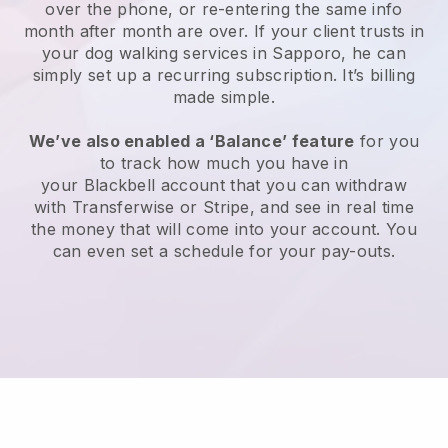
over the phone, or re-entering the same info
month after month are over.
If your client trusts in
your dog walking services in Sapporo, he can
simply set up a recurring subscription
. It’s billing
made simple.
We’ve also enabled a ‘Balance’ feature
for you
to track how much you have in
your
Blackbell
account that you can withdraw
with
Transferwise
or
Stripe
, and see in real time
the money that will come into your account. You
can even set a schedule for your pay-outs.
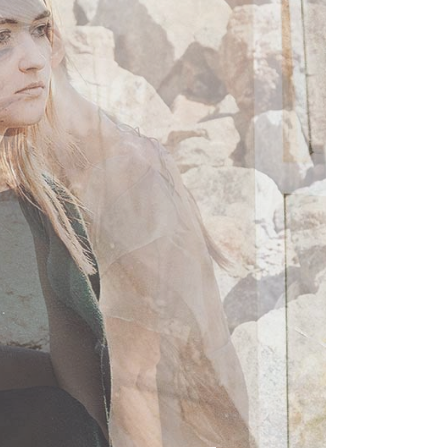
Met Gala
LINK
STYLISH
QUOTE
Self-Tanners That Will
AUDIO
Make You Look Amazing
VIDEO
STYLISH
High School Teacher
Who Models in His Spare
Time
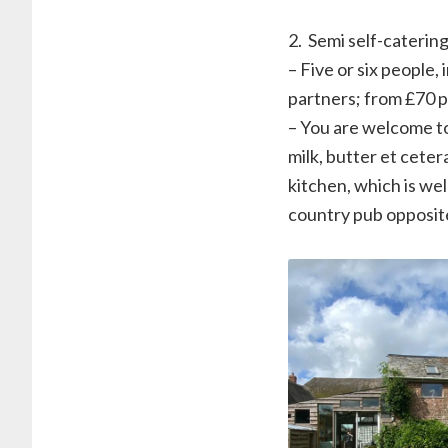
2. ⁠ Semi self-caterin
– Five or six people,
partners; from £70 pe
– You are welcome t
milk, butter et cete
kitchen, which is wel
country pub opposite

====================

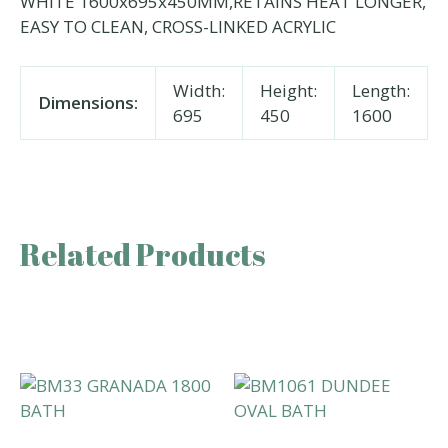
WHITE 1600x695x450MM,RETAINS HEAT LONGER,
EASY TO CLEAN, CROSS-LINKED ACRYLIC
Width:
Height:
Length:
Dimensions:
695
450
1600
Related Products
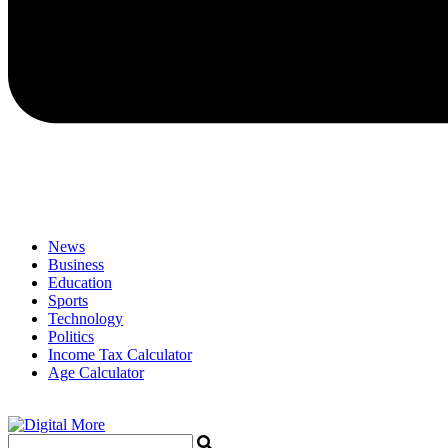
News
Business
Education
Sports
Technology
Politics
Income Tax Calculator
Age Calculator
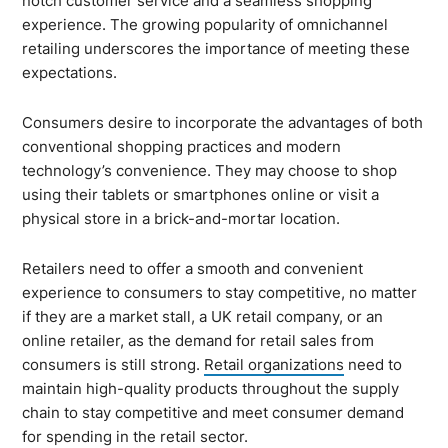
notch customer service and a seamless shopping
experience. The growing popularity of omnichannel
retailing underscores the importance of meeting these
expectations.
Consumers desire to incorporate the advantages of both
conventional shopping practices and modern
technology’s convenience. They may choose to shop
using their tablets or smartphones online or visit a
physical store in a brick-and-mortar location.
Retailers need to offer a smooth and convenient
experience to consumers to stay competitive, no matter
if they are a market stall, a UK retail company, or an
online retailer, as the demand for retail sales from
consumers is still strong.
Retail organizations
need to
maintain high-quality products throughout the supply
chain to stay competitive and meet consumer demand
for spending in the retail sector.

====================

Exercise details: Whenever a line in the records contains the word "your", copy that line.

Response to the task:
If your client trusts in
your dog walking services in Sapporo, he can
your
the money that will come into your account. You
can even set a schedule for your pay-outs.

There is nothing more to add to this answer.